YÖM Kamp’tan herkese selamlar,

Kasım ayıyla birlikte yavaş yavaş “2022’nin de sonuna geldik” duygusuna kapılmaya başladık. Yıl boyunca birçok kampta bir araya geldik; doğa ile doyasıya kucaklaştık.

Geçtiğimiz hafta sonu da (yani 5-6 Kasım’da) bu etkinliklere bir yenisini daha ekledik, Ovacık Yaylası’nda YÖM Okulları Doğa Kampı’nda buluştuk. 

Ege’nin ılık sonbahar esintisi ve huzur veren manzaraları da geleneksel doğa kampımızda bize eşlik etti. YÖM Okulları Güzelbahçe Yerleşkesi’nde eğitim gören öğrencilerimiz, velilerimiz ve eğitimcilerimizle beraber “Yaparak / Yaşayarak Öğrenme”yi doğadan aldığımız ilhamla deneyimle fırsatı bulduk.

Dilerseniz, kampımızın nasıl geçtiğinden bahsedelim sizlere biraz da…

Kamp alanına gitmeden önceki buluşma noktamız olan köy meydanında içimizi ve ruhumuzu ısıtan çaylarımızı içerek başlıyoruz güne. Bir yandan kendi aralarında hasret gideren YÖM’lü velilerimiz, ilk kez karşılaşan arkadaşlarımızın tanışıp kaynaşmaları; bir yandan da köy halkının bize karşı sıcakkanlı ve misafirperver tavırları…
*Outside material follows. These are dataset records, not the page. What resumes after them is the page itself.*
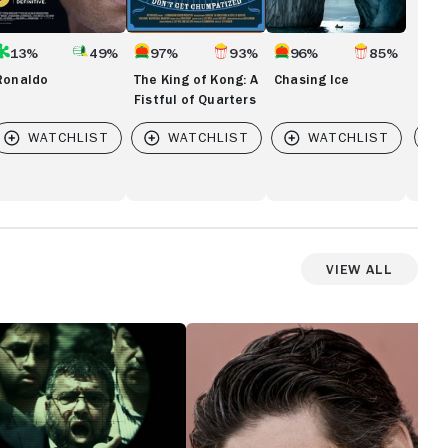
13%
49%
97%
93%
96%
85%
Ronaldo
The King of Kong: A
Chasing Ice
Fistful of Quarters
Vi
 IS HERE
View All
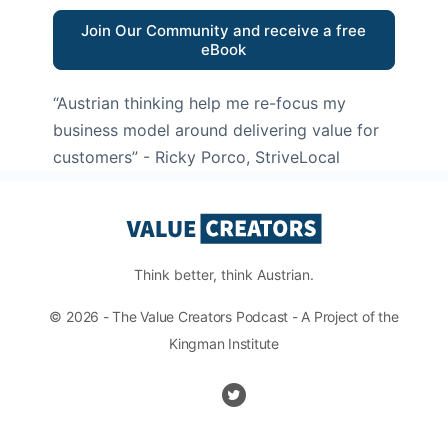
Join Our Community and receive a free
eBook
“Austrian thinking help me re-focus my
business model around delivering value for
customers”
- Ricky Porco, StriveLocal
Think better, think Austrian.
© 2026 - The Value Creators Podcast - A Project of the
Kingman Institute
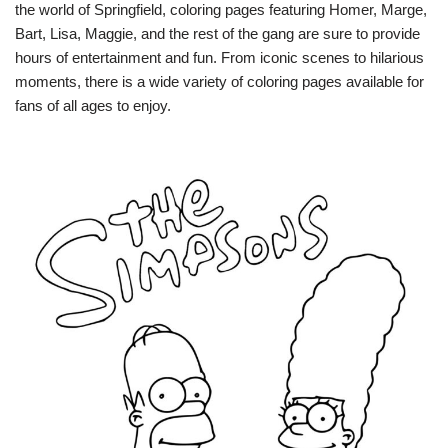
the world of Springfield, coloring pages featuring Homer, Marge,
Bart, Lisa, Maggie, and the rest of the gang are sure to provide
hours of entertainment and fun. From iconic scenes to hilarious
moments, there is a wide variety of coloring pages available for
fans of all ages to enjoy.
Kolay kolay ayrılmak istemiyoruz köy meydanından. Ama Ovacık Yaylası’nda bizi bekleyen bir macera var. Konvoy halinde kamp alanına doğru yola çıkıyoruz. Yolda bir süre, kendi aramızda, kasım ayında olmamıza rağmen havanın 18 – 19 derecelerde olmasını tartışıyoruz. İçinde bulunduğumuz iklim krizine dair kurumlar üstü devlet politikaları geliştirilmesinin zorunluluğuyla yüzleşiyoruz bir kez daha…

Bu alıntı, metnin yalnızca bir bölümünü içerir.